The Canadian Studies Center, housed at the Jackson School of International Studies at the University of Washington, has been selected to receive funding support from the U.S. Department of State’s Increase and Diversify Education Abroad for U.S. Students (IDEAS) Program. The University of Washington is one of 44 colleges and universities across the United States that will use the IDEAS grants to create, expand, and/or diversify American student mobility overseas in support of U.S. foreign policy goals. This U.S. Government program is funded by the U.S. Department of State and supported in its implementation by World Learning.
The $35,000 grant, developed in partnership with the UW Center for American Indian & Indigenous Studies and titled “International Indigenous Paths: Building Community Across the Canada-U.S. Border,” will develop pathways and programming that allows student advisers and host schools to create an encouraging, conducive environment for Indigenous students. The one-year grant begins September 2022.
“American Indian and Alaska Native students at the UW are the most underrepresented group in both enrollment and study abroad,” said Canadian Studies Center Exchange Programs Manager Marion Ferguson, who saw a gap – and opportunity – while overseeing the Corbett British Columbia-Washington International Exchange Program. “While students in that program have a clear interest in learning about their First Nations and Native American neighbors, few Indigenous students have participated or applied.” Although other non-white student groups at the UW have increased their study abroad participation in the past decade, she noted, Indigenous participation has remained stagnant.

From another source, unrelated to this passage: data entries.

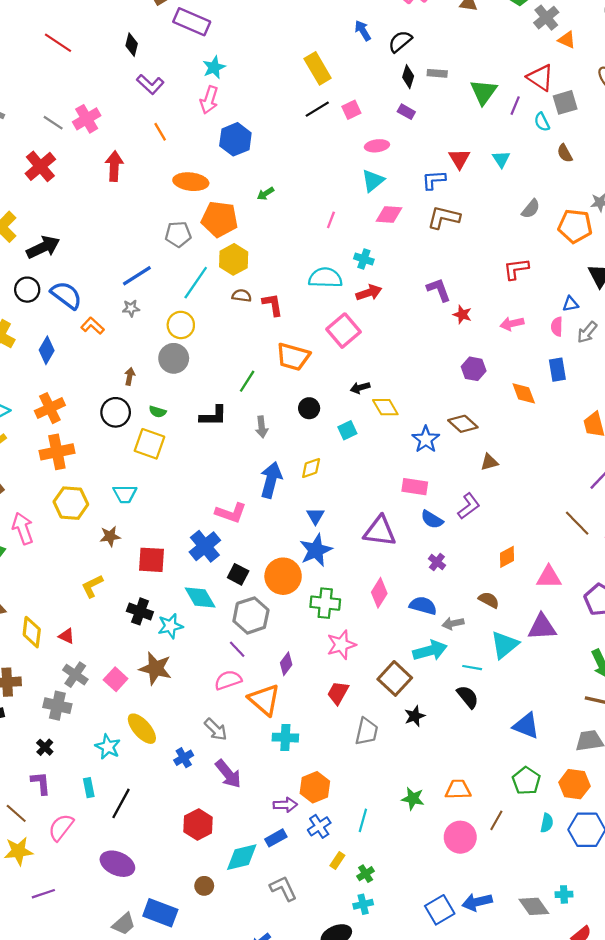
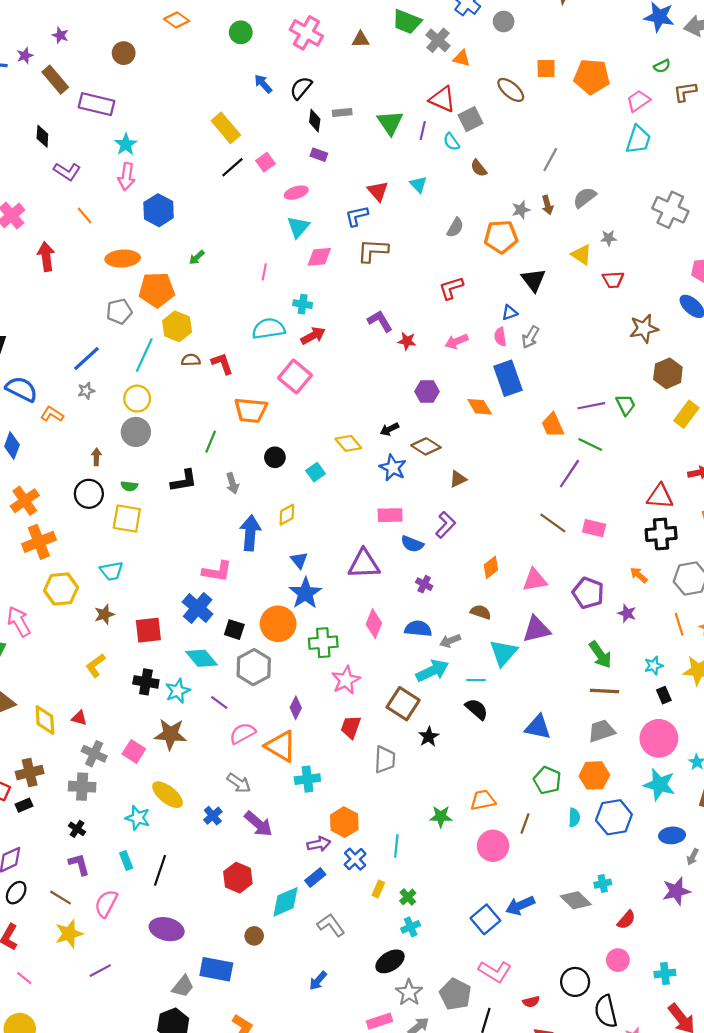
blue rectangle: (557, 370) -> (508, 378), size x1.5
black arrow: (360, 388) -> (389, 429), moved
purple line: (237, 649) -> (219, 702), moved

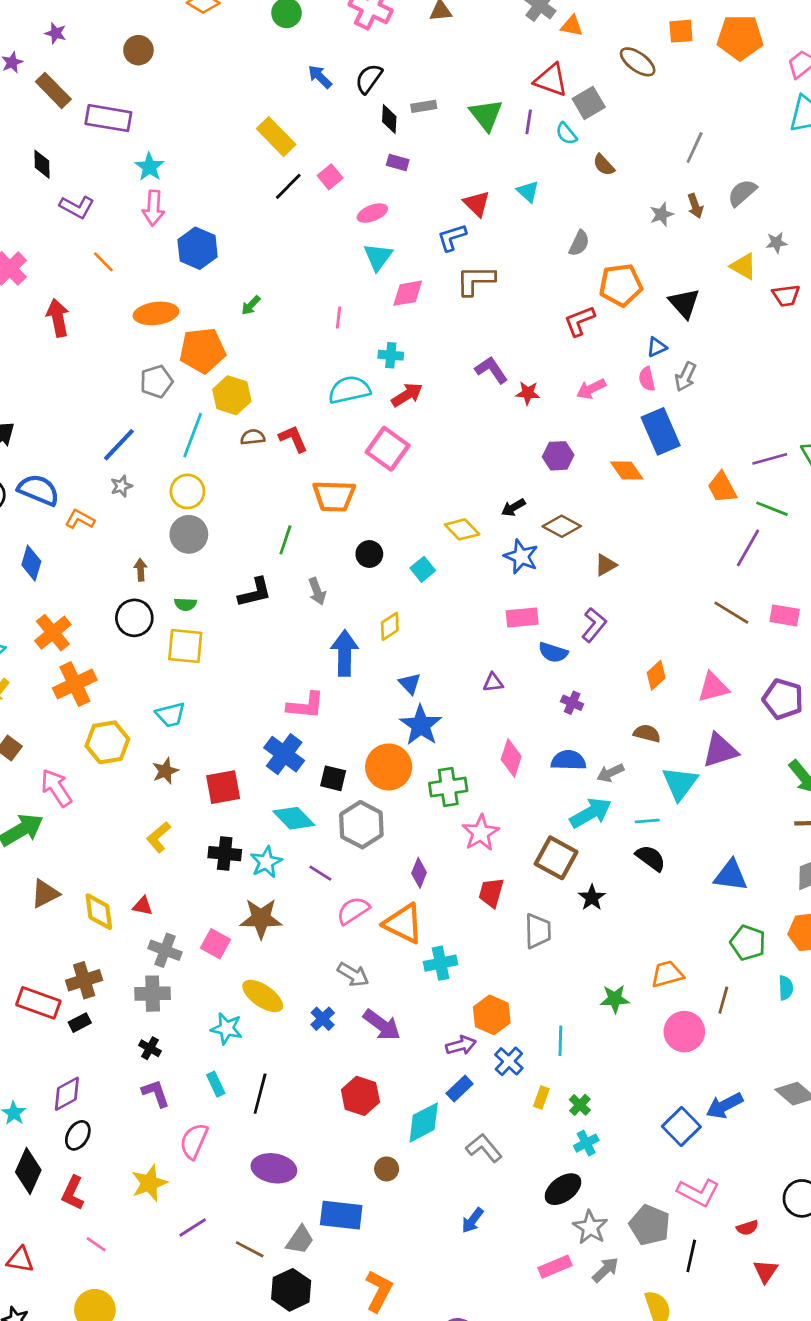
orange pentagon: (501, 237) -> (621, 285), moved
purple triangle: (364, 564) -> (493, 682), size x0.5
brown line: (61, 898) -> (250, 1249), moved

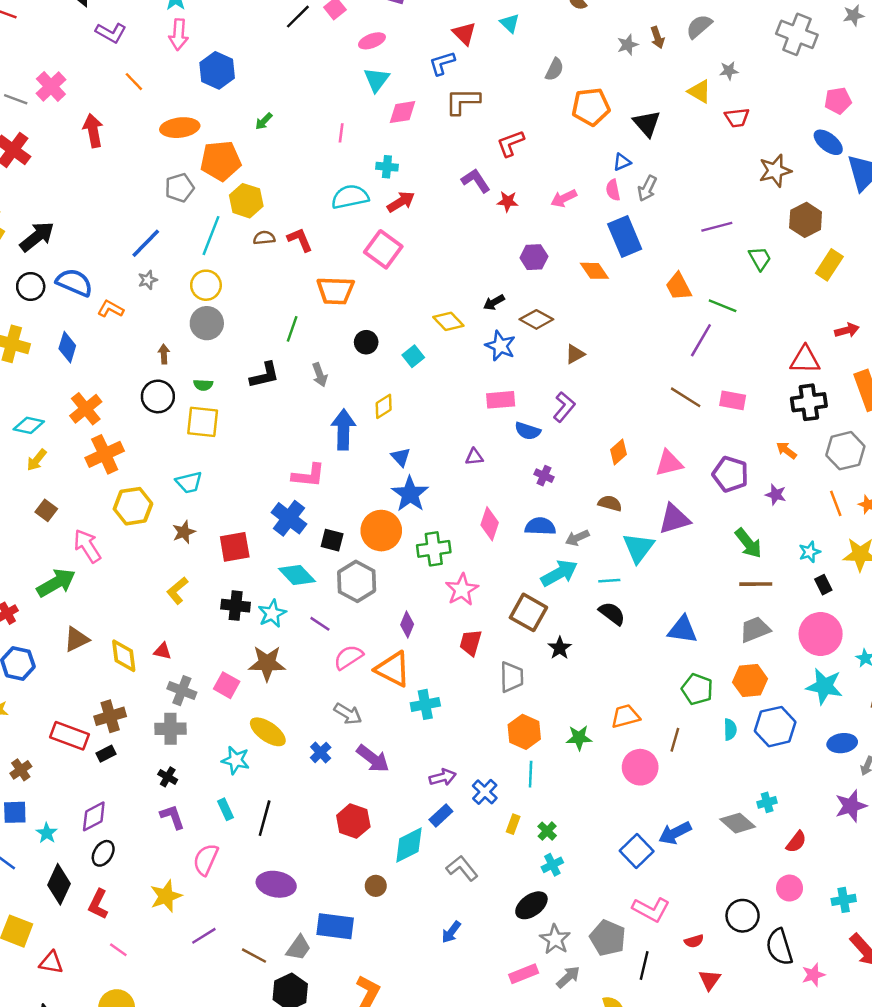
red L-shape: (580, 321) -> (511, 143), moved
purple line: (770, 459) -> (717, 227), moved
orange hexagon: (492, 1015) -> (524, 732), moved

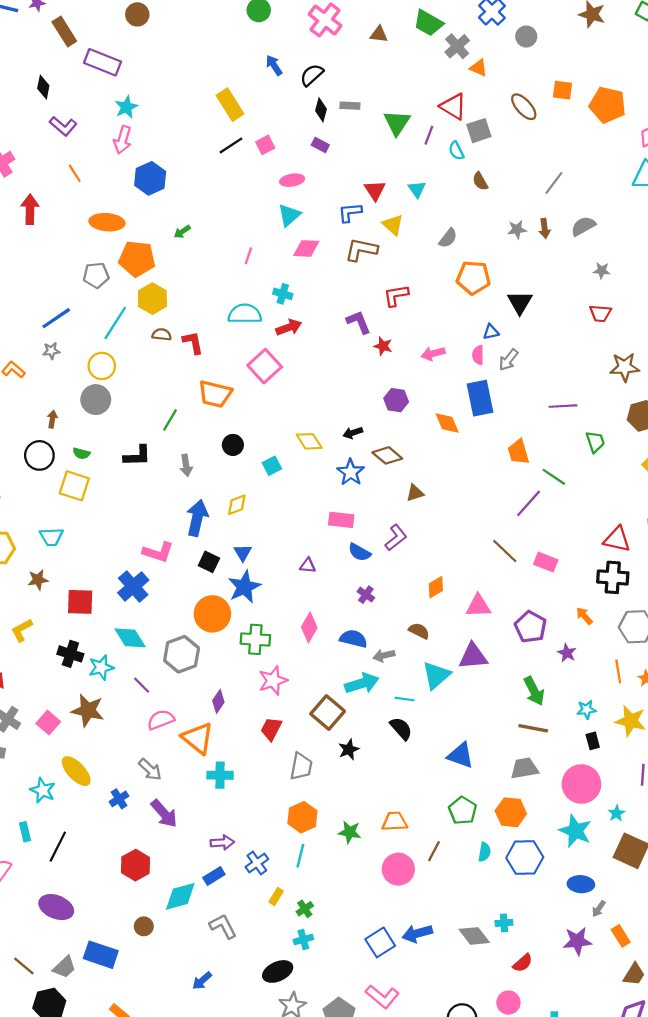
yellow triangle: (699, 91) -> (393, 225), moved
black square: (332, 540) -> (209, 562), moved

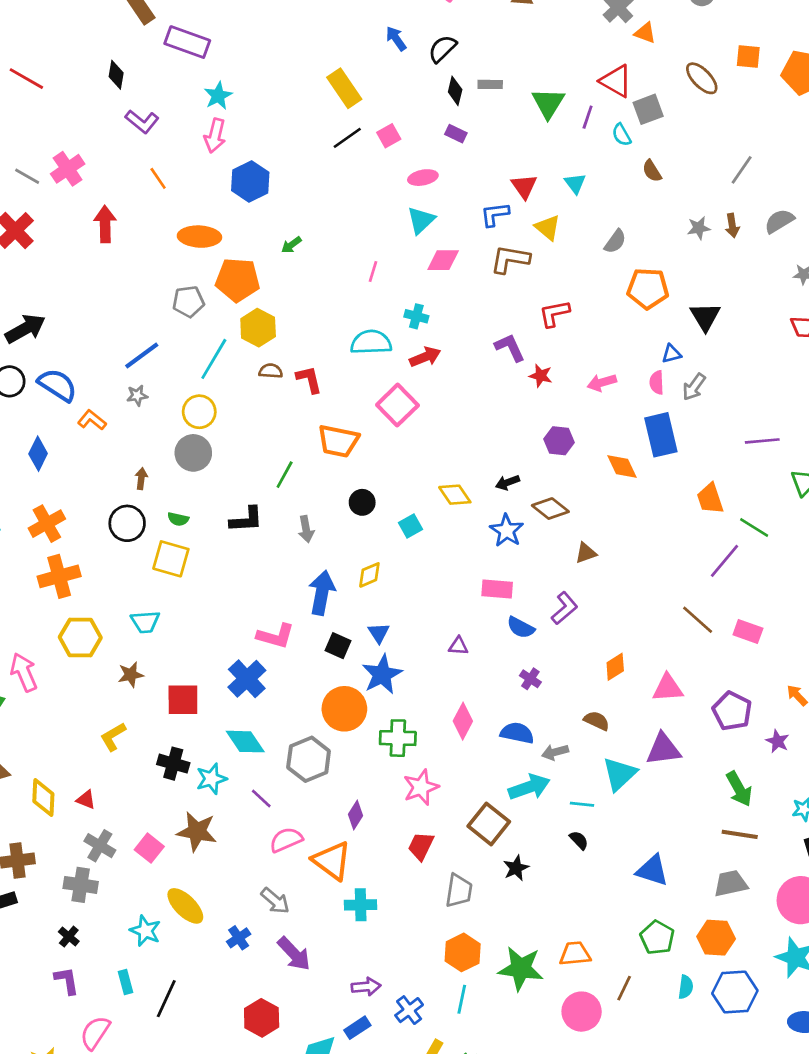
black semicircle: (401, 728) -> (579, 840), size x0.7
green star: (350, 832) -> (521, 969), size x1.6

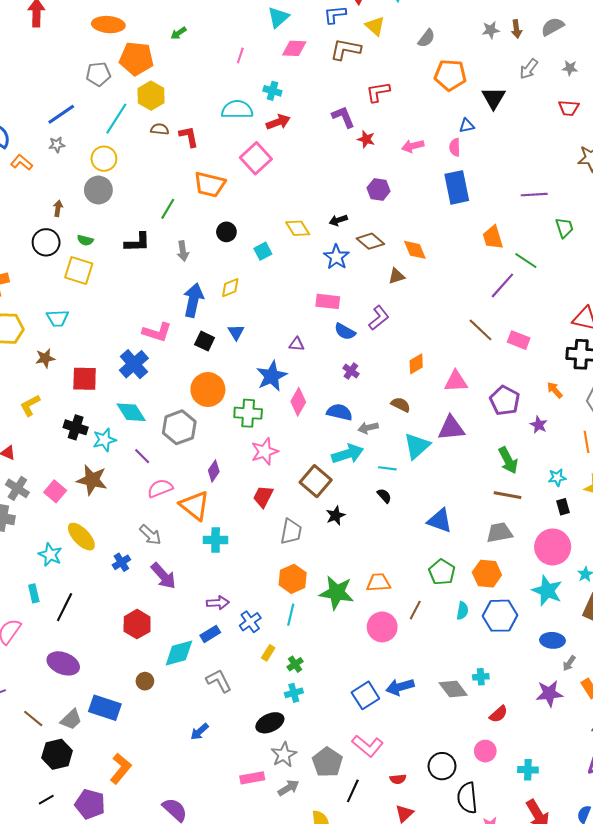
gray arrow: (694, 387) -> (529, 69), moved
orange diamond: (622, 466) -> (415, 250), moved
blue star: (382, 674) -> (272, 376), moved

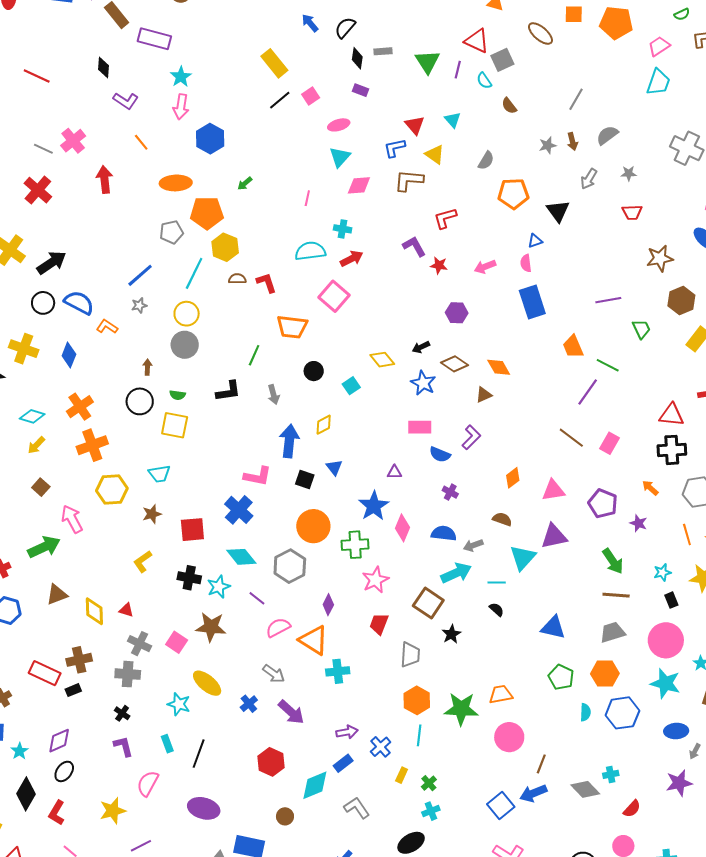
pink rectangle: (519, 340) -> (610, 443), turned -75
brown line: (415, 610) -> (541, 764), moved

The International Indigenous Paths program will be an innovative pathway for Indigenous students at the UW to increase their participation in study abroad by creating a familiar, supportive, and welcoming community at the University of British Columbia (UBC). Through collaborations with key units at both universities and our demonstrated commitment to Indigenous students, it aims to equip a cohort of Indigenous undergraduates with the tools to successfully navigate the study abroad experience and pave the way for future students to do the same.
Canadian Studies Center Faculty Director Patrick Christie will lead the project with Ferguson and Nadine Fabbi, Managing Director of the Canadian Studies Center, as Co-Primary Investigators. Other collaborators include the UW Center for American Indian & Indigenous Studies and UW Study Abroad. Activities will range from helping students navigate international travel, gain information and tools to apply to study abroad programs, and community-building on site at the University of British Columbia. The program will partner with the Native UW Scholars Program, known as NUW, to guide students through the process of preparing for cross-border travel to Canada.
“As a U.S. Department of Education designated National Resource Center, this grant project supports our Center’s vision to serve as a platform for enhancing Indigenous perspectives and voices in international relations including right here in our Salish Sea region. The Center is excited to work with our partners to create a path between UW to UBC for our Indigenous undergraduate students,” said Fabbi.